*** Block opens ***

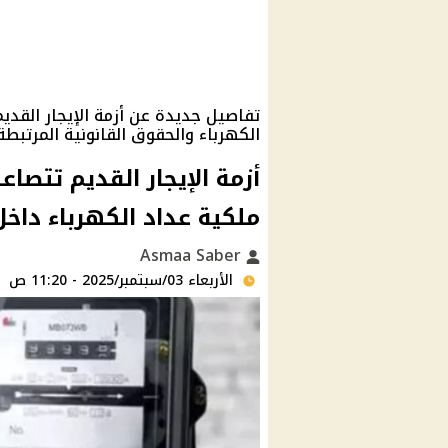
الكهرباء والحقوق القانونية المرتبطة
أزمة الإيجار القديم تتصا
ملكية عداد الكهرباء داخ
Asmaa Saber
الأربعاء 03/سبتمبر/2025 - 11:20 ص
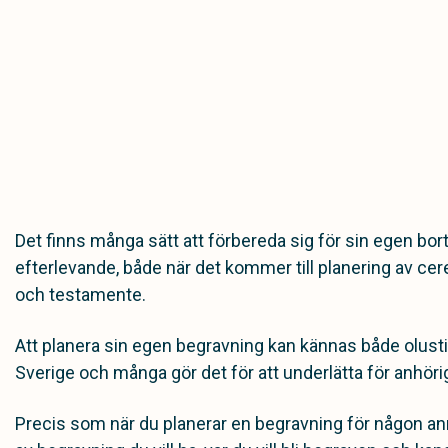
Det finns många sätt att förbereda sig för sin egen bor
efterlevande, både när det kommer till planering av c
och testamente.
Att planera sin egen begravning kan kännas både olustigt
Sverige och många gör det för att underlätta för anhöri
Precis som när du planerar en begravning för någon anna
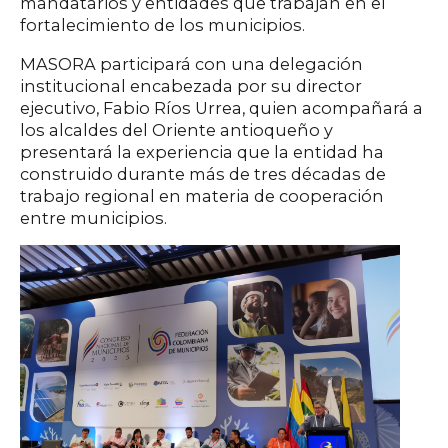
mandatarios y entidades que trabajan en el
fortalecimiento de los municipios.
MASORA participará con una delegación
institucional encabezada por su director
ejecutivo, Fabio Ríos Urrea, quien acompañará a
los alcaldes del Oriente antioqueño y
presentará la experiencia que la entidad ha
construido durante más de tres décadas de
trabajo regional en materia de cooperación
entre municipios.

*** Block closes ***

→ **WORK REQUEST**: Please transcribe the listing above verbatim and exclude every picture.

→ **SOLUTION TO THE PROBLEM**:
الكهرباء والحقوق القانونية المرتبطة
أزمة الإيجار القديم تتصا
ملكية عداد الكهرباء داخ
Asmaa Saber
الأربعاء 03/سبتمبر/2025 - 11:20 ص
Det finns många sätt att förbereda sig för sin egen bor
efterlevande, både när det kommer till planering av c
och testamente.
Att planera sin egen begravning kan kännas både olustigt
Sverige och många gör det för att underlätta för anhöri
Precis som när du planerar en begravning för någon anna
mandatarios y entidades que trabajan en el
fortalecimiento de los municipios.
MASORA participará con una delegación
institucional encabezada por su director
ejecutivo, Fabio Ríos Urrea, quien acompañará a
los alcaldes del Oriente antioqueño y
presentará la experiencia que la entidad ha
construido durante más de tres décadas de
trabajo regional en materia de cooperación
entre municipios.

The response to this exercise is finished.